Let's set aside the obnoxious old saw that it takes more muscles to frown than smile and admit that, in situations that are frustrating or unpleasant, the path of least resistance is to be awful. It's a hard thing to admit and most of us have the blinders on when it comes to our own tendency to be ungracious, but it's true and human and something that requires vigilance instead of denial.
The past few weeks at work have been particularly hellacious, an impossible numbers game wherein hundreds of people descend on our five-person operation with everything they own and, owing to a poor understanding of geometry, physics, and the notion that the world doesn't revolve around them, become enraged to find that we can't fit the astonishing pile of consumer goods they've deemed necessary for a weekend getaway on a boat immediately.
Look, I'm no angel where this is concerned. No one ever thinks they're the one being unreasonable, and I'd like to imagine that I can claim the high road. Realistically, though, it takes an extraordinary amount of energy not to trade snark for snark, raised voice for raised voice, veiled insult for veiled insult. I try. Really hard. But while I'm mostly successful in not shooting first, I struggle not to fire back in kind and when I dig in for a fight, I am not fun.

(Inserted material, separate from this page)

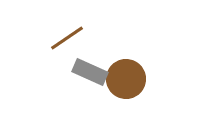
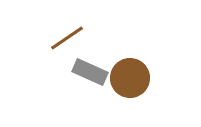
brown circle: moved 4 px right, 1 px up
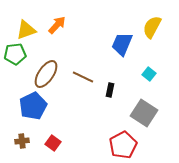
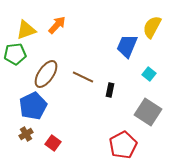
blue trapezoid: moved 5 px right, 2 px down
gray square: moved 4 px right, 1 px up
brown cross: moved 4 px right, 7 px up; rotated 24 degrees counterclockwise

That said, being on the receiving end of these shenanigans and being responsible for young seasonal employees who are still learning the operation but who are smart, courteous, and hard-working, and watching bitter hags having a bad day just eviscerate these kids makes me realize what a lot of assholes there are in this world. And now that I'm more conscious of it, I see it everywhere that customer service happens: in stores, at the movies, in restaurants...Ev. Ery. Where. Customers are awful, entitled know-it-alls. Sure, sure, there are times when things are legitimately bad and someone needs to do a better job, but just look around and see how often someone in a line near you goes from 0 to subhuman because a grocery clerk needs a price check or won't accept their Canadian currency or asks them to wait a moment while they put out the fire that's just erupted in the trash can.
So the thing is, it takes a little bit of decorum, a little bit of restraint to overcome the junkfood-style satisfaction of being awful in the moment but it's well worth it because in the long run it's kind of soul-crushing. Or it should be, if you're even kind of a good person.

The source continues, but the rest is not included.